The rivers of the mountain belt, normally dividing and subdividing in
apparently subsequent fashion between the hills and spurs, generally
follow open valleys. There are few waterfalls. The streams being as
a rule fairly well graded, though their current is rapid and their
channels are set with coarse waste. The valley floors always join at
accordant levels, as is the habit among normally subdued mountains.
Thus, they contrast with glaciated mountains such as the Alps and the
Canadian Rockies. In those, the laterals open as hanging valleys
in the side slope of the main valleys. It is a peculiar feature of the
drainage in North Carolina that the headwaters lie to the east of the
highest mountains and that the chief rivers flow northwestward through
the mountains to the broad valley lowland of the stratified belt and then
through the plateau, as the members of the Mississippi system. It is
probable that these rivers follow in a general way courses of much more
ancient origin than those of the Atlantic rivers in the middle Appalachians.
The piedmont belt may be described as a maturely dissected peneplain over
much of its extent. Indeed, It is one of the best examples of kind.
Its uplands are of fairly accordant altitude, which gradually
decreases from 500 to 1000 ft. near the mountain belt to half that
height along the coastal plain border. Here and there, the uplands are
surmounted by residual monadnocks in the form of low domes and knobs.
These increase in height and number towards the mountain belt and
decrease towards the coastal plain. Stone Mountain, near Atlanta,
Georgia, a dome of granite surmounting the schists of the uplands,
is a striking example of this. The chief rivers flow
southeastward in rather irregular courses through valleys from 200 to
500 ft. deep. The small branches ramify indefinitely in typical insequent
arrangement. The streams are nearly everywhere well graded with rapids
being rare and lakes unknown.
The boundary between the mountains and the piedmont belt is called the
Blue Ridge all along its length. Although the name Blue Ridge
is fairly appropriate in northern Virginia, it is not deserved in the
Carolinas, where the ridge is only an escarpment descending abruptly
1000 or 1500 ft. from the valleys of the mountain belt to the rolling
uplands of the piedmont belt. This form is unusual. It is
not defined by rock structure, but appears to result from the retrogressive
erosion of the shorter Atlantic rivers, whereby the highlands, drained by
much longer rivers, are undercut. The piedmont belt merges southeastward
into the coastal plain, the altitudes of the piedmont uplands and of the
coastal plain hills being about the same along their line of junction.
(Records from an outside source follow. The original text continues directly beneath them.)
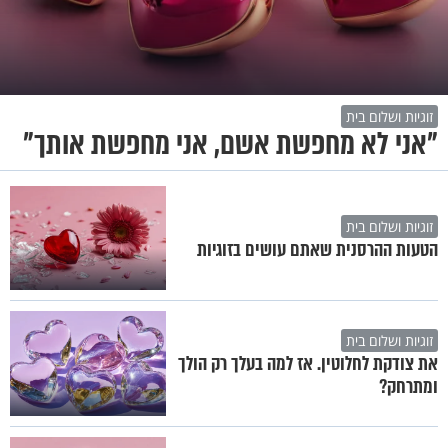
זוגיות ושלום בית
"אני לא מחפשת אשם, אני מחפשת אותך"
זוגיות ושלום בית
הטעות ההרסנית שאתם עושים בזוגיות
זוגיות ושלום בית
את צודקת לחלוטין. אז למה בעלך רק הולך
ומתרחק?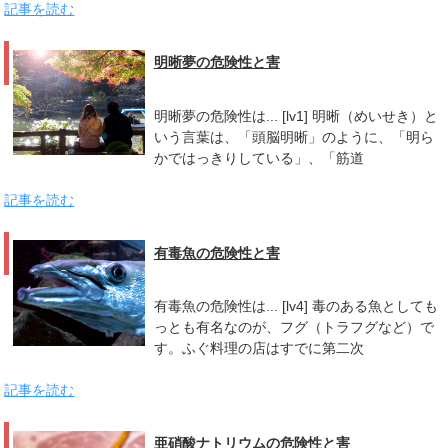
記事を読む
明晰夢の危険性と害
明晰夢の危険性は... [lv1] 明晰（めいせき）と
いう言葉は、「頭脳明晰」のように、「明ら
かではっきりしている」、「筋道
記事を読む
有毒魚の危険性と害
有毒魚の危険性は... [lv4] 毒のある魚としても
っとも有名なのが、フグ（トラフグなど）で
す。ふぐ料理の店はすでに第二次
記事を読む
亜硝酸ナトリウムの危険性と害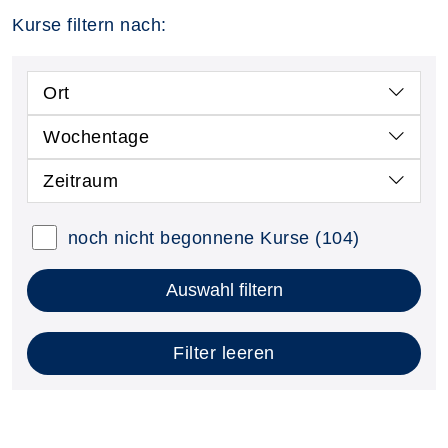
Kurse filtern nach:
Ort
Wochentage
Zeitraum
noch nicht begonnene Kurse
(104)
Auswahl filtern
Filter leeren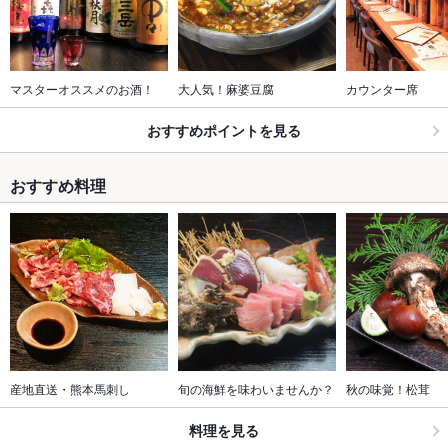
マスターオススメのお酒！
大人気！麻婆豆腐
カウンター席
おすすめポイントを見る
おすすめ料理
産地直送・熊本馬刺し
旬の海鮮を味わいませんか？
秋の味覚！松茸
料理を見る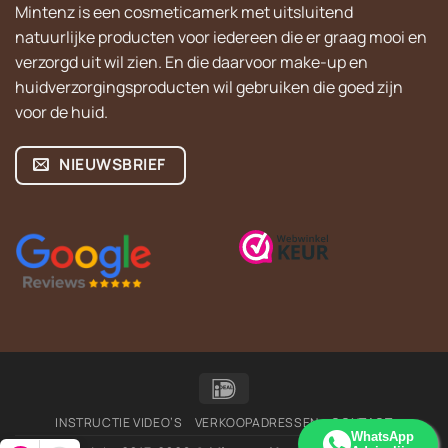
Mintenz is een cosmeticamerk met uitsluitend
natuurlijke producten voor iedereen die er graag mooi en
verzorgd uit wil zien. En die daarvoor make-up en
huidverzorgingsproducten wil gebruiken die goed zijn
voor de huid.
NIEUWSBRIEF
IDeal
INSTRUCTIE VIDEO’S
VERKOOPADRESSEN
CONTACT
WhatsApp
Many of the rivers, elsewhere well graded, have rapids as they pass
from the harder rocks of the piedmont to the semi-consolidated strata
of the coastal plain.
Extending from the Hudson River valley to Alabama, the Great Valley is
one feature of the Appalachians that has greater continuity than any
other. It is determined structurally by a belt of topographically weak
limestones and shales (or slates) just inland from the crystalline
uplands. Hence regardless of the direction of the rivers draining the
belt, the valley has been worn down by Tertiary erosion to a
continuous lowland from the Gulf of St Lawrence to central Alabama.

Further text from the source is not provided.